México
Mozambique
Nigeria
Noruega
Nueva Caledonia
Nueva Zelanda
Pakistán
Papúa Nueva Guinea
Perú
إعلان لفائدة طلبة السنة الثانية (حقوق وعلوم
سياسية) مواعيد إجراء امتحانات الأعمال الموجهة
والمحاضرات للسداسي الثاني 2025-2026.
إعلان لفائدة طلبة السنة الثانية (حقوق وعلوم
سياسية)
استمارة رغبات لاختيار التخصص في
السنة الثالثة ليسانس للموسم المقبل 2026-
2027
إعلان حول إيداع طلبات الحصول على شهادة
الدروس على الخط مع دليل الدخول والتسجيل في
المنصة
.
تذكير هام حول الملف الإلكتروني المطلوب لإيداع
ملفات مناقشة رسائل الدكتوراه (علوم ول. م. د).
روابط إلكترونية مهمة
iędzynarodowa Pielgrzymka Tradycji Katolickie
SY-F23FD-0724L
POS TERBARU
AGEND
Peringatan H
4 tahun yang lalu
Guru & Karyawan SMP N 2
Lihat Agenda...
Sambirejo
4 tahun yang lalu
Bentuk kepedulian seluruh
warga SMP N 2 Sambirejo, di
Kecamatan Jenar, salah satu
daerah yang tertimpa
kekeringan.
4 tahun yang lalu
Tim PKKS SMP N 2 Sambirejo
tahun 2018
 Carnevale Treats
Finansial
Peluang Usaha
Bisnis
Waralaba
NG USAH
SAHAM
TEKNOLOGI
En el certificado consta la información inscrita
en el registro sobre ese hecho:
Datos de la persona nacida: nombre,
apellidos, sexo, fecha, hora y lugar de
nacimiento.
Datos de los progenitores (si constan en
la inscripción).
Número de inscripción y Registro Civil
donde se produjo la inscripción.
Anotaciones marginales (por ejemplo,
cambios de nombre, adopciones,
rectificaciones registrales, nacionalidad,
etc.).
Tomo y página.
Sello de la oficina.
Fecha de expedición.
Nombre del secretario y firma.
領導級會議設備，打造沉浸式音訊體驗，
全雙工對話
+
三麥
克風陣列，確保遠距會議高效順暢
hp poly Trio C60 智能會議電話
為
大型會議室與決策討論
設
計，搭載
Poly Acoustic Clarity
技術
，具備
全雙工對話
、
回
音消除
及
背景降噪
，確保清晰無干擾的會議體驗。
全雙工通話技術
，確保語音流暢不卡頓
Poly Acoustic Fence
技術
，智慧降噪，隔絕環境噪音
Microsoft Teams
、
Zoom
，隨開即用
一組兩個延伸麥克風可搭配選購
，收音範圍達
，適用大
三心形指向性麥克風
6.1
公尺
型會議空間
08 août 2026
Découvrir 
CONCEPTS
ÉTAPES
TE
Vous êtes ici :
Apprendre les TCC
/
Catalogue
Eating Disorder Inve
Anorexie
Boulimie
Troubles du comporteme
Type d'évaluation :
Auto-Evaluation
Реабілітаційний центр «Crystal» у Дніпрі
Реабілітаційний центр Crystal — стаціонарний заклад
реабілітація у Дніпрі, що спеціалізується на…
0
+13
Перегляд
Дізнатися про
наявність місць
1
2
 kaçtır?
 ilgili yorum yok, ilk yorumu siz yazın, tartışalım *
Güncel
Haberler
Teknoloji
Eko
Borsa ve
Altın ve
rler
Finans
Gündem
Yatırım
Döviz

————

WORK REQUIRED:
Each record above should be reproduced in full, exactly as it stands.

EXERCISE RESULT:
México
Mozambique
Nigeria
Noruega
Nueva Caledonia
Nueva Zelanda
Pakistán
Papúa Nueva Guinea
Perú
إعلان لفائدة طلبة السنة الثانية (حقوق وعلوم
سياسية) مواعيد إجراء امتحانات الأعمال الموجهة
والمحاضرات للسداسي الثاني 2025-2026.
إعلان لفائدة طلبة السنة الثانية (حقوق وعلوم
سياسية)
استمارة رغبات لاختيار التخصص في
السنة الثالثة ليسانس للموسم المقبل 2026-
2027
إعلان حول إيداع طلبات الحصول على شهادة
الدروس على الخط مع دليل الدخول والتسجيل في
المنصة
.
تذكير هام حول الملف الإلكتروني المطلوب لإيداع
ملفات مناقشة رسائل الدكتوراه (علوم ول. م. د).
روابط إلكترونية مهمة
iędzynarodowa Pielgrzymka Tradycji Katolickie
SY-F23FD-0724L
POS TERBARU
AGEND
Peringatan H
4 tahun yang lalu
Guru & Karyawan SMP N 2
Lihat Agenda...
Sambirejo
4 tahun yang lalu
Bentuk kepedulian seluruh
warga SMP N 2 Sambirejo, di
Kecamatan Jenar, salah satu
daerah yang tertimpa
kekeringan.
4 tahun yang lalu
Tim PKKS SMP N 2 Sambirejo
tahun 2018
 Carnevale Treats
Finansial
Peluang Usaha
Bisnis
Waralaba
NG USAH
SAHAM
TEKNOLOGI
En el certificado consta la información inscrita
en el registro sobre ese hecho:
Datos de la persona nacida: nombre,
apellidos, sexo, fecha, hora y lugar de
nacimiento.
Datos de los progenitores (si constan en
la inscripción).
Número de inscripción y Registro Civil
donde se produjo la inscripción.
Anotaciones marginales (por ejemplo,
cambios de nombre, adopciones,
rectificaciones registrales, nacionalidad,
etc.).
Tomo y página.
Sello de la oficina.
Fecha de expedición.
Nombre del secretario y firma.
領導級會議設備，打造沉浸式音訊體驗，
全雙工對話
+
三麥
克風陣列，確保遠距會議高效順暢
hp poly Trio C60 智能會議電話
為
大型會議室與決策討論
設
計，搭載
Poly Acoustic Clarity
技術
，具備
全雙工對話
、
回
音消除
及
背景降噪
，確保清晰無干擾的會議體驗。
全雙工通話技術
，確保語音流暢不卡頓
Poly Acoustic Fence
技術
，智慧降噪，隔絕環境噪音
Microsoft Teams
、
Zoom
，隨開即用
一組兩個延伸麥克風可搭配選購
，收音範圍達
，適用大
三心形指向性麥克風
6.1
公尺
型會議空間
08 août 2026
Découvrir 
CONCEPTS
ÉTAPES
TE
Vous êtes ici :
Apprendre les TCC
/
Catalogue
Eating Disorder Inve
Anorexie
Boulimie
Troubles du comporteme
Type d'évaluation :
Auto-Evaluation
Реабілітаційний центр «Crystal» у Дніпрі
Реабілітаційний центр Crystal — стаціонарний заклад
реабілітація у Дніпрі, що спеціалізується на…
0
+13
Перегляд
Дізнатися про
наявність місць
1
2
 kaçtır?
 ilgili yorum yok, ilk yorumu siz yazın, tartışalım *
Güncel
Haberler
Teknoloji
Eko
Borsa ve
Altın ve
rler
Finans
Gündem
Yatırım
Döviz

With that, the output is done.